Page layout parsing data:
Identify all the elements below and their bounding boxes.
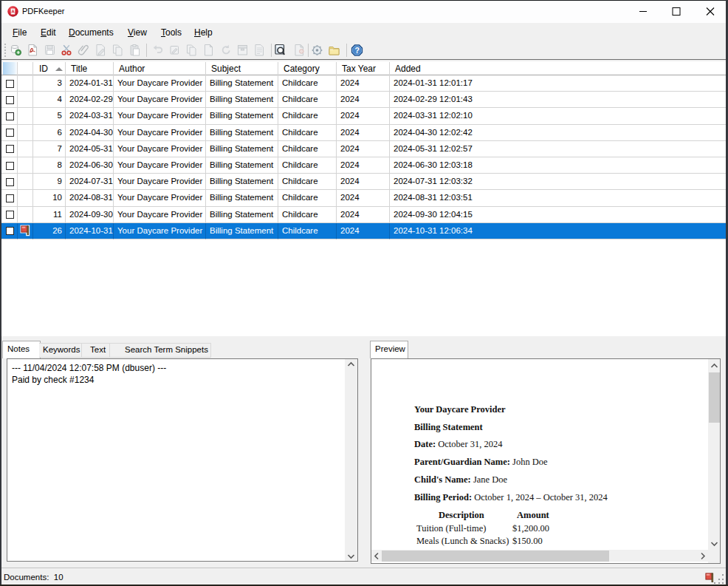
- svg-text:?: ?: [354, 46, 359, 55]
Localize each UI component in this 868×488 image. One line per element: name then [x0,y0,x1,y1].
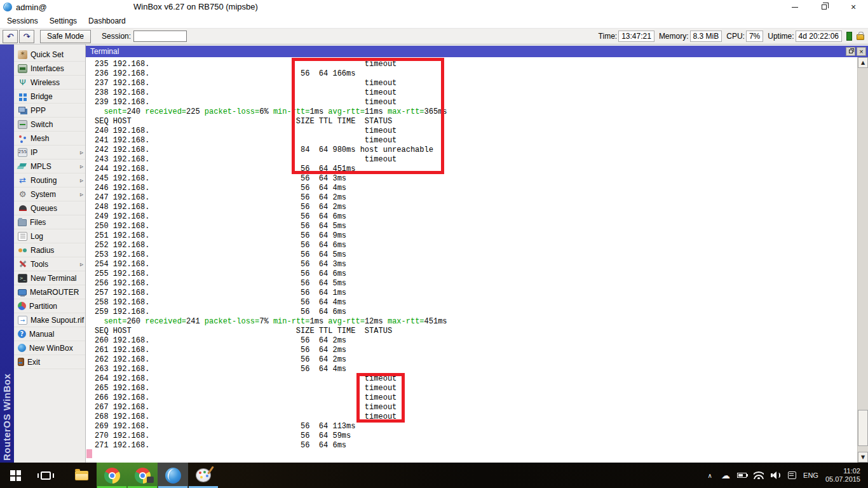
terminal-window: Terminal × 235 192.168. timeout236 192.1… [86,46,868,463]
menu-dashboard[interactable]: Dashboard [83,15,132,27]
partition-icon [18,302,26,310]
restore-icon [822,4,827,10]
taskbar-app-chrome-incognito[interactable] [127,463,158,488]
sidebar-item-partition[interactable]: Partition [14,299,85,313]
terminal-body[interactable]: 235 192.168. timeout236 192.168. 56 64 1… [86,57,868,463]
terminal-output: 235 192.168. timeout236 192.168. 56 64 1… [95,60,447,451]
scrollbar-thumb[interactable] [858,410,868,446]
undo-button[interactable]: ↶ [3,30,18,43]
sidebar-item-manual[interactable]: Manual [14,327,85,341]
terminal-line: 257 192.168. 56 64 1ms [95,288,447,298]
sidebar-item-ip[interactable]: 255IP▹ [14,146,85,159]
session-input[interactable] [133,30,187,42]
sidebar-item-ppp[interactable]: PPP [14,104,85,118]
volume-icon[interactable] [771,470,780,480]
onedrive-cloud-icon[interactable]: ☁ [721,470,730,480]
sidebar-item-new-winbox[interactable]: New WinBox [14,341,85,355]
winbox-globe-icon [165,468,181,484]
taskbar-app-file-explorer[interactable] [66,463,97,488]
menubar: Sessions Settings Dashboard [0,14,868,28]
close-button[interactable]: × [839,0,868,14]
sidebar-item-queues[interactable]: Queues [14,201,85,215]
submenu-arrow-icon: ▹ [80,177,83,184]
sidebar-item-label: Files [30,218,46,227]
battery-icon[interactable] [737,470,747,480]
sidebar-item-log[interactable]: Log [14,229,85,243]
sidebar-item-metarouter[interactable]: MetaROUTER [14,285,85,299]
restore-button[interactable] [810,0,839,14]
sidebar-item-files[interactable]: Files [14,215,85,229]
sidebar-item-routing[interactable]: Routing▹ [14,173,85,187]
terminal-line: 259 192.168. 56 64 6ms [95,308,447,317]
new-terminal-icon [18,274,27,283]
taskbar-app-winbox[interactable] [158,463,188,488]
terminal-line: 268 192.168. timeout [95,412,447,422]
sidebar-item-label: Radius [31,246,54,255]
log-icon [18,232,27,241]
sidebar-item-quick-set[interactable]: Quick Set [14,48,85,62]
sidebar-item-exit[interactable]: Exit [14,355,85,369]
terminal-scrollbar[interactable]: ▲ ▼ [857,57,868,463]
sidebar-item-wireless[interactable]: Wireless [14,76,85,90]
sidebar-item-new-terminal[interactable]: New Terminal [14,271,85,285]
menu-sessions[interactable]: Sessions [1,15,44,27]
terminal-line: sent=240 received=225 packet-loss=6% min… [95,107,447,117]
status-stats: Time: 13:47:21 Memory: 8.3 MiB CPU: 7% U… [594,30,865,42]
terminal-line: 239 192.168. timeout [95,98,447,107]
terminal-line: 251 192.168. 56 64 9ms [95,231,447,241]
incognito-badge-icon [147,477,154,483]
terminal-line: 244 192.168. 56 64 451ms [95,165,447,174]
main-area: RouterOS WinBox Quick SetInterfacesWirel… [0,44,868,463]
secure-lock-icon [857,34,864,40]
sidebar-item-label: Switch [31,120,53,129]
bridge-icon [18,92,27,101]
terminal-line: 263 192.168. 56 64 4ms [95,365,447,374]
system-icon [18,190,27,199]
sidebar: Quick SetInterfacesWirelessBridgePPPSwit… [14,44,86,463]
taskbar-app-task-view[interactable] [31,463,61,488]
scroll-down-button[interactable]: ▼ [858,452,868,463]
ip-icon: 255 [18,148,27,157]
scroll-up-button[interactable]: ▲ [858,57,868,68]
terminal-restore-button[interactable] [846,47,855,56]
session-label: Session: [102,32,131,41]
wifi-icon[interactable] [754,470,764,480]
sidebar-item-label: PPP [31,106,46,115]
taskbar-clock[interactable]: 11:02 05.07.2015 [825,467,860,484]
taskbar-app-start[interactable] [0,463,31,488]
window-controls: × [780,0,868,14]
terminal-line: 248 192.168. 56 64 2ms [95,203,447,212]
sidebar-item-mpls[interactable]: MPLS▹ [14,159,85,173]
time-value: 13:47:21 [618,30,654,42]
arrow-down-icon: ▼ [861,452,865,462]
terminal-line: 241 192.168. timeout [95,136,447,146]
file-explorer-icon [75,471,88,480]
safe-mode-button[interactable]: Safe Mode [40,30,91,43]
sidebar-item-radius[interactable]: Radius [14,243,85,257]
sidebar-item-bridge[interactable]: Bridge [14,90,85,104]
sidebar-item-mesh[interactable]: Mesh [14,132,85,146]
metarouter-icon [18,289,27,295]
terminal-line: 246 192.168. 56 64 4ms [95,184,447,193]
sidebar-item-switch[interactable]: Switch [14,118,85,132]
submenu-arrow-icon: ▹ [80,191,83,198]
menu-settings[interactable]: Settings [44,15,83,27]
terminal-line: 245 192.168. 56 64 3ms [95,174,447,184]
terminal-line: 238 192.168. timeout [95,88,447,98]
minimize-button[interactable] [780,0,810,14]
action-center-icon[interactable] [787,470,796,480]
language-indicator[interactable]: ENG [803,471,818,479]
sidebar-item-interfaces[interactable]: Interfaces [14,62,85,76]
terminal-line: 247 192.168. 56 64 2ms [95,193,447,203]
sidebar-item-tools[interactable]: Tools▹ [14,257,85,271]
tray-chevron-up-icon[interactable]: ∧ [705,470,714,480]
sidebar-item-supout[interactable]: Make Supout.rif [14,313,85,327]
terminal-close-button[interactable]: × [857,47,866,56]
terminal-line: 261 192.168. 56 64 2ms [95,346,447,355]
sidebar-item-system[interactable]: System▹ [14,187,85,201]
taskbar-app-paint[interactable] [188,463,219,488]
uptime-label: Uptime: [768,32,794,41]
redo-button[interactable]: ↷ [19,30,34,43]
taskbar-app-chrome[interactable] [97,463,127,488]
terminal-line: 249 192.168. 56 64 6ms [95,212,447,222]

§ The task:
Give the data again exactly as written, with all pictures left out.

§ Written response:
Identify all the elements below and their bounding boxes.
- svg-text:?: ?: [354, 46, 359, 55]
Localize each UI component in this 868×488 image. One line per element: name then [x0,y0,x1,y1].
terminal-window: Terminal × 235 192.168. timeout236 192.1… [86,46,868,463]
menu-dashboard[interactable]: Dashboard [83,15,132,27]
partition-icon [18,302,26,310]
restore-icon [822,4,827,10]
taskbar-app-chrome-incognito[interactable] [127,463,158,488]
sidebar-item-partition[interactable]: Partition [14,299,85,313]
terminal-body[interactable]: 235 192.168. timeout236 192.168. 56 64 1… [86,57,868,463]
terminal-output: 235 192.168. timeout236 192.168. 56 64 1… [95,60,447,451]
scrollbar-thumb[interactable] [858,410,868,446]
undo-button[interactable]: ↶ [3,30,18,43]
sidebar-item-manual[interactable]: Manual [14,327,85,341]
terminal-line: 257 192.168. 56 64 1ms [95,288,447,298]
sidebar-item-ip[interactable]: 255IP▹ [14,146,85,159]
session-input[interactable] [133,30,187,42]
sidebar-item-ppp[interactable]: PPP [14,104,85,118]
volume-icon[interactable] [771,470,780,480]
onedrive-cloud-icon[interactable]: ☁ [721,470,730,480]
sidebar-item-new-winbox[interactable]: New WinBox [14,341,85,355]
winbox-globe-icon [165,468,181,484]
taskbar-app-file-explorer[interactable] [66,463,97,488]
menubar: Sessions Settings Dashboard [0,14,868,28]
close-button[interactable]: × [839,0,868,14]
sidebar-item-queues[interactable]: Queues [14,201,85,215]
submenu-arrow-icon: ▹ [80,177,83,184]
sidebar-item-label: Files [30,218,46,227]
battery-icon[interactable] [737,470,747,480]
sidebar-item-log[interactable]: Log [14,229,85,243]
sidebar-item-metarouter[interactable]: MetaROUTER [14,285,85,299]
restore-button[interactable] [810,0,839,14]
sidebar-item-files[interactable]: Files [14,215,85,229]
sidebar-item-routing[interactable]: Routing▹ [14,173,85,187]
terminal-line: 259 192.168. 56 64 6ms [95,308,447,317]
new-terminal-icon [18,274,27,283]
taskbar-app-winbox[interactable] [158,463,188,488]
terminal-line: 268 192.168. timeout [95,412,447,422]
sidebar-item-label: Radius [31,246,54,255]
log-icon [18,232,27,241]
sidebar-item-quick-set[interactable]: Quick Set [14,48,85,62]
sidebar-item-exit[interactable]: Exit [14,355,85,369]
terminal-scrollbar[interactable]: ▲ ▼ [857,57,868,463]
sidebar-item-wireless[interactable]: Wireless [14,76,85,90]
sidebar-item-new-terminal[interactable]: New Terminal [14,271,85,285]
menu-sessions[interactable]: Sessions [1,15,44,27]
terminal-line: sent=240 received=225 packet-loss=6% min… [95,107,447,117]
status-stats: Time: 13:47:21 Memory: 8.3 MiB CPU: 7% U… [594,30,865,42]
terminal-line: 239 192.168. timeout [95,98,447,107]
terminal-line: 251 192.168. 56 64 9ms [95,231,447,241]
incognito-badge-icon [147,477,154,483]
terminal-line: 244 192.168. 56 64 451ms [95,165,447,174]
main-area: RouterOS WinBox Quick SetInterfacesWirel… [0,44,868,463]
secure-lock-icon [857,34,864,40]
sidebar-item-label: Switch [31,120,53,129]
bridge-icon [18,92,27,101]
terminal-line: 263 192.168. 56 64 4ms [95,365,447,374]
system-icon [18,190,27,199]
sidebar: Quick SetInterfacesWirelessBridgePPPSwit… [14,44,86,463]
taskbar-app-task-view[interactable] [31,463,61,488]
scroll-down-button[interactable]: ▼ [858,452,868,463]
ip-icon: 255 [18,148,27,157]
scroll-up-button[interactable]: ▲ [858,57,868,68]
terminal-restore-button[interactable] [846,47,855,56]
session-label: Session: [102,32,131,41]
wifi-icon[interactable] [754,470,764,480]
sidebar-item-label: PPP [31,106,46,115]
taskbar-clock[interactable]: 11:02 05.07.2015 [825,467,860,484]
taskbar-app-start[interactable] [0,463,31,488]
window-controls: × [780,0,868,14]
terminal-line: 248 192.168. 56 64 2ms [95,203,447,212]
sidebar-item-mpls[interactable]: MPLS▹ [14,159,85,173]
time-value: 13:47:21 [618,30,654,42]
arrow-down-icon: ▼ [861,452,865,462]
terminal-line: 241 192.168. timeout [95,136,447,146]
file-explorer-icon [75,471,88,480]
safe-mode-button[interactable]: Safe Mode [40,30,91,43]
sidebar-item-radius[interactable]: Radius [14,243,85,257]
sidebar-item-bridge[interactable]: Bridge [14,90,85,104]
sidebar-item-mesh[interactable]: Mesh [14,132,85,146]
metarouter-icon [18,289,27,295]
terminal-line: 246 192.168. 56 64 4ms [95,184,447,193]
sidebar-item-switch[interactable]: Switch [14,118,85,132]
submenu-arrow-icon: ▹ [80,191,83,198]
menu-settings[interactable]: Settings [44,15,83,27]
terminal-line: 245 192.168. 56 64 3ms [95,174,447,184]
terminal-line: 238 192.168. timeout [95,88,447,98]
minimize-button[interactable] [780,0,810,14]
action-center-icon[interactable] [787,470,796,480]
language-indicator[interactable]: ENG [803,471,818,479]
sidebar-item-interfaces[interactable]: Interfaces [14,62,85,76]
terminal-line: 247 192.168. 56 64 2ms [95,193,447,203]
sidebar-item-tools[interactable]: Tools▹ [14,257,85,271]
tray-chevron-up-icon[interactable]: ∧ [705,470,714,480]
sidebar-item-supout[interactable]: Make Supout.rif [14,313,85,327]
terminal-close-button[interactable]: × [857,47,866,56]
terminal-line: 261 192.168. 56 64 2ms [95,346,447,355]
sidebar-item-system[interactable]: System▹ [14,187,85,201]
taskbar-app-paint[interactable] [188,463,219,488]
uptime-label: Uptime: [768,32,794,41]
redo-button[interactable]: ↷ [19,30,34,43]
taskbar-app-chrome[interactable] [97,463,127,488]
terminal-line: 249 192.168. 56 64 6ms [95,212,447,222]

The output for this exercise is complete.